Seeds
by See Title Page
part of the Agriculure Series

The Responsibilities of the Seedsmen

JOHN F. SCHIFFMAN AND ROBERT W. SCHERY.

THE SEED industry has a responsibility to see to it that Americans have plenty of clean, plump seeds of guaranteed purity and germination, suitable heredity, and good potentiality.

The responsibility is one for men, not boys.

The seed trade, a hybrid of agriculture and commerce, has been affected by a ferment in both. Mechanization and applied research have revolutionized production. The trend is toward greater specialization and unprecedented outlays for research and equipment. Merchandising has assumed great importance a development somewhat strange to agriculture.

An industry that long accepted low margins of profit and modest promotion now faces a need to tell consumers about an increasingly complex system.

Few industries have asked so little profit from their own progress. Years are spent to create a new variety, but the variety, after its brief moment of glory, becomes the property of everyone, without royalty.

Hybrid corn the sole "invention" of the seed industry to spawn explosive growth is the glowing example of a seed that yields enough income to assure rapid progress. New developments have not been equally rewarding financially in other sectors.

Much of the industry therefore has relied on public institutions for much basic development. The industry has always acknowledged its debt to the research programs of agricultural colleges and the Department of Agriculture and has supported them.

Because newer varieties are especially selected for expected qualities, the "origin" of seeds fades from importance as an indicator of adaptiveness. The seed trade always has assumed its responsibility for purity and germination, but realizes the need for independent checking to assure varietal reliability on creations newly developed at experiment stations.

The basic crop creations have originated mostly at State and Federal agricultural experiment stations, where time and facilities are available to tackle long breeding programs. After release, the industry tackles large-scale isolation to protect lines from outside pollination, and the even more costly hand pollination or growing under glass necessary with some crops. The seedsmen may further refine strains to meet the needs of growers and markets. Thus, scores of regional strains of Great Lakes lettuce were developed to meet growers' needs. The puny, wild-type marigold on short stems has been continuously selected and improved to yield giant hybrids in an array of colors. And so on.

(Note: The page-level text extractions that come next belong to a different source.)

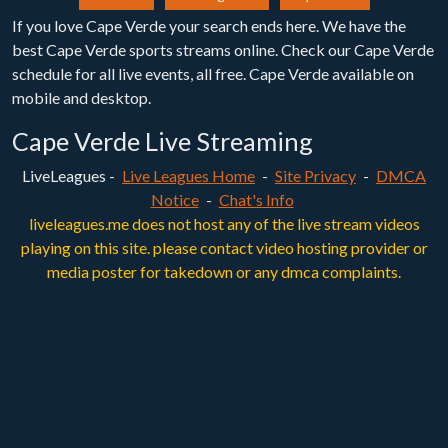
If you love Cape Verde your search ends here. We have the
best Cape Verde sports streams online. Check our Cape Verde
schedule for all live events, all free. Cape Verde available on
mobile and desktop.
Cape Verde Live Streaming
LiveLeagues -
Live Leagues Home
-
Site Privacy
-
DMCA
Notice
-
Chat's Info
liveleagues.me does not host any of the live stream videos
playing on this site. please contact video hosting provider or
media poster for takedown or any dmca complaints.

Much of the seed industry is experiencing a strengthening of research within individual companies. A skilled scientific staff has become an integral component of important seed houses. It is not uncommon today for a major firm to have hundreds of varieties under trial, with thousands of trial rows for observation and evaluation. Such companies maintain several well-equipped breeding stations and experienced production men, who use modern methods and equipment and excellent facilities to provide superior seeds.

Hybrid corn has been a stimulating example to other segments of the industry should not hybrid vigor and the sale of F1 seed be applicable to many species? The accumulation of combining and inbred lines, which yield distinctive F1 seed, offers opportunity to build the only unique asset likely to befall a seed corporation. Such assets should enable the concerns to support further research that leads to accelerated progress.

The industry has barely begun pre wide-spread utilization of company-developed combining stocks. F1 petunias and marigolds, tetraploid snapdragons, seedless triploid watermelons, male-sterile lines of onions, and other innovations indicate that the threshold has been crossed elsewhere, too.

The industry is also accepting responsibility toward basic research. Progressive firms have sponsored, through the American Seed Trade Association, the Seed Research Foundation, dedicated to furtherance of basic research by whatever individuals and laboratories, private or public, are most capable of carrying it out. The first projects, sponsored through grants to three colleges, deal chiefly with studies on seed germination and keeping. There is realization that without greater basic understanding of seeds, applied research will progress less efficiently.

Meanwhile, individual companies continue their research efforts, which have already yielded such spectacular improvements as disease-resistant species of the cabbage group, cotton varieties with high-quality lint, hybrids of sweet corn, better canning beets, disease-free beans, high-yielding and uniform carrots, earlier large-ear sweet corn, mosaic-resistant cucumbers, green beans and squash for the freezer, sutureless cantaloups, compact celeries, a series of hybrid snapdragons, and many of the "All-America" garden selections.

Every technique in plant breeding is used, including mass selection, single-plant selections, hybridization, the chemically induced variations, and irradiation. Breeding programs are guided by the requirements of seed users, determined from reports of salesmen and company research men, who visit the growing areas.

IT IS LESS easy to generalize about responsibilities for maintaining supplies.

That the supply of seeds has been sufficient to meet the major needs at-tests to good planning and maintenance of production. This service to the Nation and the economy has been unfaltering, bolstered by a system of branch warehousing in areas of sizable consumption. Within small, specialized markets with differing traditions and needs there may be temporary deficiencies, but even then seeds of complementary type usually are obtainable. For lawns, for example, a little more Oregon-grown red fescue can be used should Kentucky bluegrass be in short supply because of drought or vice versa, when the supply of fine fescue is lean.